Recently my passion in trouser fashion is pants with a low-hanging crotch, quite tightly fitted from the knee down, and ending some way above the ankles. Jodhpurs would be one form of that, I suppose (“originally,” Wikipedia tells us, “jodhpurs were snug-fitting only from just below the knee to the ankle and were flared at the hip”).
Another form is the lower half of a salwar kamiz. There’s a shop in Brick Lane, London - an Islamic bookshop that also sells what I call “sobriety clothes” - where I’ve bought a couple of anomalous trouser units from those.
They’re anomalous because the top half they’re usually sold with has been lost. They’re also very cheap, at £2 or £3.
Cool in summer, and light, they also rip easily, or the drawstring disintegrates, or disappears into its hole, never to re-emerge.
When I saw a similar pair in Muji yesterday I was delighted. But at 18000 yen (about $225 US) these don’t come cheap. Not at all. At that price, they’d better have a philosophy attached. Oh, they do.
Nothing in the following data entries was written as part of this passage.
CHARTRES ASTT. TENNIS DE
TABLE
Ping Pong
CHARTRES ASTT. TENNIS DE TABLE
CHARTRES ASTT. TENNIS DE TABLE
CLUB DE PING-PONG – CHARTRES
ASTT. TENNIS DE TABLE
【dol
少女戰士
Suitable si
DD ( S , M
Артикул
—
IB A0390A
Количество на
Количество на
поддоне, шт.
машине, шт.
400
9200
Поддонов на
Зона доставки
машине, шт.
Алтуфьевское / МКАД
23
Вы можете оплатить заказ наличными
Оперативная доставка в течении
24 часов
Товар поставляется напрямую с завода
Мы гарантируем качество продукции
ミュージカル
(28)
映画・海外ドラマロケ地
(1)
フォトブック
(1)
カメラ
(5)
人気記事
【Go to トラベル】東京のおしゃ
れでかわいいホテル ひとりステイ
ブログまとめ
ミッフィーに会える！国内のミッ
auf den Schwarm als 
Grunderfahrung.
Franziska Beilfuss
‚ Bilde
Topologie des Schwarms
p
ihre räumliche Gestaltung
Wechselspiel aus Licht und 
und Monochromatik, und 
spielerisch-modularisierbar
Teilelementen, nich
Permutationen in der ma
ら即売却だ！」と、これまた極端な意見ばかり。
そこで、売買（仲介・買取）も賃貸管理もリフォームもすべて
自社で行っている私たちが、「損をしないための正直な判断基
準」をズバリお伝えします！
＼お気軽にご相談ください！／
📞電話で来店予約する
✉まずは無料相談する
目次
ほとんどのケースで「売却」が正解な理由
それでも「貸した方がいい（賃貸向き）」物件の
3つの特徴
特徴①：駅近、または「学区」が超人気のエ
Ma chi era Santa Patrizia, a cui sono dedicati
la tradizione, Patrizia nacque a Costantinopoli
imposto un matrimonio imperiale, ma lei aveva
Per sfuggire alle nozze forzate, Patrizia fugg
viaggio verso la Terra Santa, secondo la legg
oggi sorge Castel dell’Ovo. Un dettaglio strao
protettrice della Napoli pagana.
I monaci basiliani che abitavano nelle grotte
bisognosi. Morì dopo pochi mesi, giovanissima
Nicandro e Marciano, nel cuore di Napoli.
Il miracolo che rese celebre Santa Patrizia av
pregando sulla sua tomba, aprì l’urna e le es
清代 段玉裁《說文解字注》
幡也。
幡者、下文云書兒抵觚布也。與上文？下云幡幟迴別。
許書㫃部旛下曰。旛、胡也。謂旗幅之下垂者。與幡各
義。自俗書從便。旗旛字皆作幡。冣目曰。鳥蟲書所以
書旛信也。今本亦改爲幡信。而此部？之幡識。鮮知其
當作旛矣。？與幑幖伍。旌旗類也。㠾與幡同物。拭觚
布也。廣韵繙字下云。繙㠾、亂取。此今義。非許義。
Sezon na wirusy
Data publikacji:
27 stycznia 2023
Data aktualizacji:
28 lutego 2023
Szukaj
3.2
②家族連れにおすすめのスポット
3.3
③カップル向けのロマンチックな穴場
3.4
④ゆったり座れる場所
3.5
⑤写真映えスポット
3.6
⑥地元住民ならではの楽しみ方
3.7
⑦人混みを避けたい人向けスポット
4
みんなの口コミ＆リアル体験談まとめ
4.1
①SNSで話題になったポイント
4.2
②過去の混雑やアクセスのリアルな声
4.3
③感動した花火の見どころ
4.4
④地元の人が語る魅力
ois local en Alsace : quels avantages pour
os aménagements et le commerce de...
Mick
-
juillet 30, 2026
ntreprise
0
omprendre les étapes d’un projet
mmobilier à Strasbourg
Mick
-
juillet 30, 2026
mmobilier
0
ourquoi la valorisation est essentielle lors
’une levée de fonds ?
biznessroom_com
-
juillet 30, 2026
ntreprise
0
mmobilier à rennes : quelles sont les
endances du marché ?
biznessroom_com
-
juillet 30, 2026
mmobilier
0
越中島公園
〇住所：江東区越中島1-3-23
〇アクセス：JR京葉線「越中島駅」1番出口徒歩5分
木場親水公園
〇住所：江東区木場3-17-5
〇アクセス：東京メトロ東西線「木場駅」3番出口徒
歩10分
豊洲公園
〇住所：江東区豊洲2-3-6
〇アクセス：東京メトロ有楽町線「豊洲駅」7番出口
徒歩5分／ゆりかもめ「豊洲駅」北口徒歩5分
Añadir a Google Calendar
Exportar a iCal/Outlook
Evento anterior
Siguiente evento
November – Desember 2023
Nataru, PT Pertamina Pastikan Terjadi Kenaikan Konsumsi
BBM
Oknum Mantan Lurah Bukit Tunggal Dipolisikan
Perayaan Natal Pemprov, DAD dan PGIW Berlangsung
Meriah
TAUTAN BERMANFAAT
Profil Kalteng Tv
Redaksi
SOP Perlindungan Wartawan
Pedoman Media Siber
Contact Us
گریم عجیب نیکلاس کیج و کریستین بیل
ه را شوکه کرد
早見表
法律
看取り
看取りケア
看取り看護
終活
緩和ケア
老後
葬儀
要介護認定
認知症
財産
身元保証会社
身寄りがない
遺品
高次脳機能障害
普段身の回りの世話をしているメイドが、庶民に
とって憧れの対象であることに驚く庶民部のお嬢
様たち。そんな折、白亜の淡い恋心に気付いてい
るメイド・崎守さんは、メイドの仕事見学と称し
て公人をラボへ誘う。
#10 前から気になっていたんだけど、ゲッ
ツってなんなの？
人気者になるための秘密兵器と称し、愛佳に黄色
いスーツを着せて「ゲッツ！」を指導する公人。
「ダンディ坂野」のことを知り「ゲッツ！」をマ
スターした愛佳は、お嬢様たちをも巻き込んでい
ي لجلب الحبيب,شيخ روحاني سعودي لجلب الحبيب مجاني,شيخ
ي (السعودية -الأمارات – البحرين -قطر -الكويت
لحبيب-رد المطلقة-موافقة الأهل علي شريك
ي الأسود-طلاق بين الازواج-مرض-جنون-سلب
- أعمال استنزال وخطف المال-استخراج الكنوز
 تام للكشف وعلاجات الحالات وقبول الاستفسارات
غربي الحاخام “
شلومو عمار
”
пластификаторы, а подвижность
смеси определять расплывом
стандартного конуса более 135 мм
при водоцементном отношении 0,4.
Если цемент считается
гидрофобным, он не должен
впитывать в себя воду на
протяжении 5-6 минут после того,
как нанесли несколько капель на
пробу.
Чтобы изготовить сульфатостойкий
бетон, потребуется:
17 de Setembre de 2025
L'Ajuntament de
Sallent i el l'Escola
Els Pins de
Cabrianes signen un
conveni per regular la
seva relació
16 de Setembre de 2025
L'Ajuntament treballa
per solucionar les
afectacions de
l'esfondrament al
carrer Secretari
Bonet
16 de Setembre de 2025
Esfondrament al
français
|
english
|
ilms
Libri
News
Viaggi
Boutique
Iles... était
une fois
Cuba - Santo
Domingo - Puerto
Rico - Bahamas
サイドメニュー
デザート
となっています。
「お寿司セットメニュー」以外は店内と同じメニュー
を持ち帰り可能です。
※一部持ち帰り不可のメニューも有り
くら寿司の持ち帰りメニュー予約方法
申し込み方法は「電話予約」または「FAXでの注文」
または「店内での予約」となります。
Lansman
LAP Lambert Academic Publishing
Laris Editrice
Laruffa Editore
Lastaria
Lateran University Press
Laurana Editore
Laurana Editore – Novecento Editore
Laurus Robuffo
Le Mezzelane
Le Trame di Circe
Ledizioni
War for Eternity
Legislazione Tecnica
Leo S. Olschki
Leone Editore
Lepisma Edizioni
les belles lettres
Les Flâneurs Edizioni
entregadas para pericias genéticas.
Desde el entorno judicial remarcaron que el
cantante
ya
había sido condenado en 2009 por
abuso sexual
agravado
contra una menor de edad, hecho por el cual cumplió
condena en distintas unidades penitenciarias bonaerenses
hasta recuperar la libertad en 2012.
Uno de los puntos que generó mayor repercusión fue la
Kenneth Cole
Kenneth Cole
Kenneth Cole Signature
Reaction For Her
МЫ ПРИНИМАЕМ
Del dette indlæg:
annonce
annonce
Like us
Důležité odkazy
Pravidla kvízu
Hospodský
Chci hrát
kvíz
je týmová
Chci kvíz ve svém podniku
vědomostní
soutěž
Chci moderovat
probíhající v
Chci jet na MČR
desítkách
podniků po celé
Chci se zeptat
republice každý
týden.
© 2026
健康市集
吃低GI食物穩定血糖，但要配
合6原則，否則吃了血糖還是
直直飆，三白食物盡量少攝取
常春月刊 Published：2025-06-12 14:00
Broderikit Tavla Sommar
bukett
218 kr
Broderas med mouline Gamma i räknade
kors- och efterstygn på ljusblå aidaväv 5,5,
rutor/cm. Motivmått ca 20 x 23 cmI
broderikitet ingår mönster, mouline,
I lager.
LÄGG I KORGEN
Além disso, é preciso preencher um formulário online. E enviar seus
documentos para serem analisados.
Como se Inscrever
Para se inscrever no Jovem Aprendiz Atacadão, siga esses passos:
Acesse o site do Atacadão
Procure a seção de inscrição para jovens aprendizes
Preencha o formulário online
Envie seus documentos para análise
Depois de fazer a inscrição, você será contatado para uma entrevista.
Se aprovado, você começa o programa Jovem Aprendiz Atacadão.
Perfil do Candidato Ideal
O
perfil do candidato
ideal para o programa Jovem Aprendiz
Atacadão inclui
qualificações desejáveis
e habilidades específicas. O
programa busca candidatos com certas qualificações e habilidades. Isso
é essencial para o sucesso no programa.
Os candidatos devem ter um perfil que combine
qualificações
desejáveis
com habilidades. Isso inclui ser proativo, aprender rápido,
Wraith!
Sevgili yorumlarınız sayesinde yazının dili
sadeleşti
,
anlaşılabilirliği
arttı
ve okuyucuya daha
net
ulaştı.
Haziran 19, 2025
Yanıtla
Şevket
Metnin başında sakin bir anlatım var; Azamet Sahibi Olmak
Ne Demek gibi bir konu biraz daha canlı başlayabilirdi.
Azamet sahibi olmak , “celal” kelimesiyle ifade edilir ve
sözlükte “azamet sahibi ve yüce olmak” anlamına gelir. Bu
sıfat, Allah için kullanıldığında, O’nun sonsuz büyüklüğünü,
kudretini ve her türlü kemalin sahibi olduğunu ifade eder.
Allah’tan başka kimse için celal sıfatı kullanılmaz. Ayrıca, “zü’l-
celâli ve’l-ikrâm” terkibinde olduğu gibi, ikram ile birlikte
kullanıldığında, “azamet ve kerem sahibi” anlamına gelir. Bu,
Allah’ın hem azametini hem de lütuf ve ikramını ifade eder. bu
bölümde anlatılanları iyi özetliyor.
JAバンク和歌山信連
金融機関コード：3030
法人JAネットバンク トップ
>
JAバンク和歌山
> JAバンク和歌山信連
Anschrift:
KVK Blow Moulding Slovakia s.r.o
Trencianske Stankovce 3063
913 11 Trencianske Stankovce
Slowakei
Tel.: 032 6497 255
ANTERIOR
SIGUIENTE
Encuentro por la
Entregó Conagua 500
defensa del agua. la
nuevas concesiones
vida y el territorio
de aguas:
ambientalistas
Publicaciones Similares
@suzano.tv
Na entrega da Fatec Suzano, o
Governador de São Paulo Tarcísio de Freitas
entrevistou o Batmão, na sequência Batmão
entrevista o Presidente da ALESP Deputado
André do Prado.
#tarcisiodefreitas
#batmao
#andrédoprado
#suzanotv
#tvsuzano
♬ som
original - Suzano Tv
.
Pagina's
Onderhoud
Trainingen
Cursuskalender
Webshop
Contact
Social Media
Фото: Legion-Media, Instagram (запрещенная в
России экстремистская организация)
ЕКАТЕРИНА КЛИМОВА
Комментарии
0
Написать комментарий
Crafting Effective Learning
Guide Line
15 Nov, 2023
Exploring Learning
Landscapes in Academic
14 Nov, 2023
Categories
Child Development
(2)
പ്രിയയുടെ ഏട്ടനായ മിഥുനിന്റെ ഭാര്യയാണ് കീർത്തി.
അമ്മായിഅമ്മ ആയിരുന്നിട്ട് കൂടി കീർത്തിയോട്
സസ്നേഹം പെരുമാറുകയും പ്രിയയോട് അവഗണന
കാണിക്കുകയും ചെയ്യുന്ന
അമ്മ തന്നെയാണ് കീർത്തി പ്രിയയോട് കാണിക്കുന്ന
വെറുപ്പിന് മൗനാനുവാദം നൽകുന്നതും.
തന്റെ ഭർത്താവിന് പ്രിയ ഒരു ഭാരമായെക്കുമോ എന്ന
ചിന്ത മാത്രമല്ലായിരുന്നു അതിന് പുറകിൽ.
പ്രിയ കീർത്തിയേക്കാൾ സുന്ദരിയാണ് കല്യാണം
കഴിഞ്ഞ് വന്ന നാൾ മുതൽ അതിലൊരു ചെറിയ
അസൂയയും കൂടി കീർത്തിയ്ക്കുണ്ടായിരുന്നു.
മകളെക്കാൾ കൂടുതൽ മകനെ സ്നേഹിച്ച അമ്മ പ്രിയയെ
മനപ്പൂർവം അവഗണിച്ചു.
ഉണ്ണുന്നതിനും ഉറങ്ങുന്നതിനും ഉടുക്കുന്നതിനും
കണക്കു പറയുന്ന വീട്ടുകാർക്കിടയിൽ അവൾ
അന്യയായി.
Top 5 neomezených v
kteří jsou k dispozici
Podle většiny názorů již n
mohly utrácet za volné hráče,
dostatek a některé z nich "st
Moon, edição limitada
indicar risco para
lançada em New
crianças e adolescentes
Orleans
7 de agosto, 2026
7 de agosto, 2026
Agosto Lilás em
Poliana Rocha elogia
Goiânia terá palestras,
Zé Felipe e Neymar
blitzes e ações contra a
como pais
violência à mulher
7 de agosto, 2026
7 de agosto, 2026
It’s something to do with being inspired by soft ethnic Asian designs which haven’t much changed over time:
My justification for buying them is as baggy as the pants themselves. One, I saw a similar pair at Tsumori Chisato in Paris, and they were about 400 euros. Two, most of the clothes I buy are secondhand castoffs (“dead poor people’s clothes”) that cost a dollar or two. It’s good to supplement these with something really expensive occasionally, even if it’s — paradoxically but consistently — inspired by the same kind of really cheap clothes I buy in rundown Osaka arcades. Oh, and three, they’re just so me.